Required action: Only certain lines below are wanted: those starting at the line containing "You are a GUI" and ending at the line containing "Careers (726, 1000)", both included, each retyped exactly.

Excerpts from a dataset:
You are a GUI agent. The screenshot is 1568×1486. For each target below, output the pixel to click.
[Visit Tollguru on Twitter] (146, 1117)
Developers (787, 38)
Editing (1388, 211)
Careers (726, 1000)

...

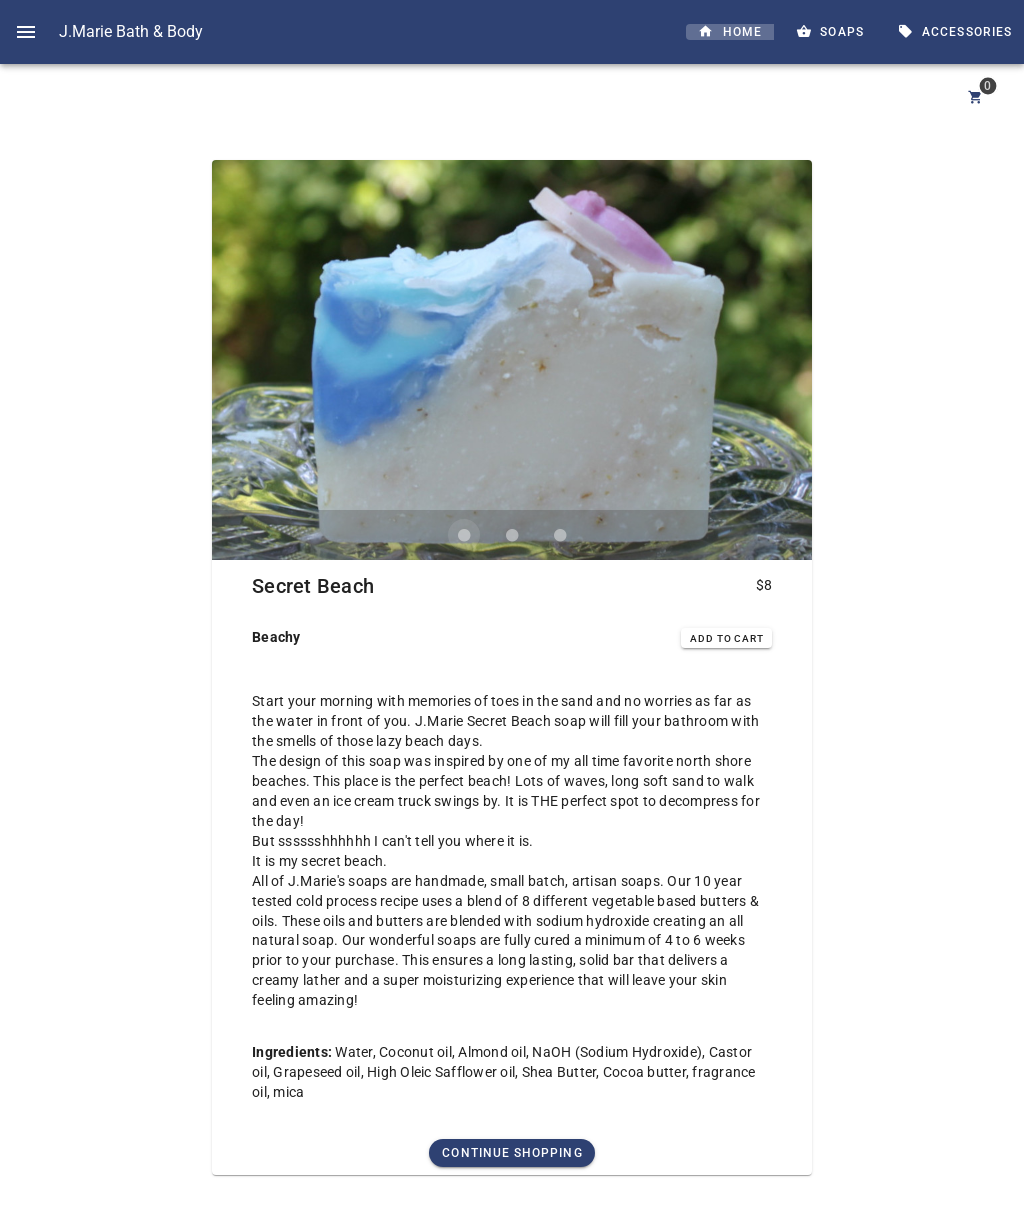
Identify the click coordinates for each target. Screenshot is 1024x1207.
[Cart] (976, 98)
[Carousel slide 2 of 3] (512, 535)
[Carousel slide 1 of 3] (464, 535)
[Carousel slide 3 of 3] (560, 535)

Task result:
You are a GUI agent. The screenshot is 1568×1486. For each target below, output the pixel to click.
[Visit Tollguru on Twitter] (146, 1117)
Developers (787, 38)
Editing (1388, 211)
Careers (726, 1000)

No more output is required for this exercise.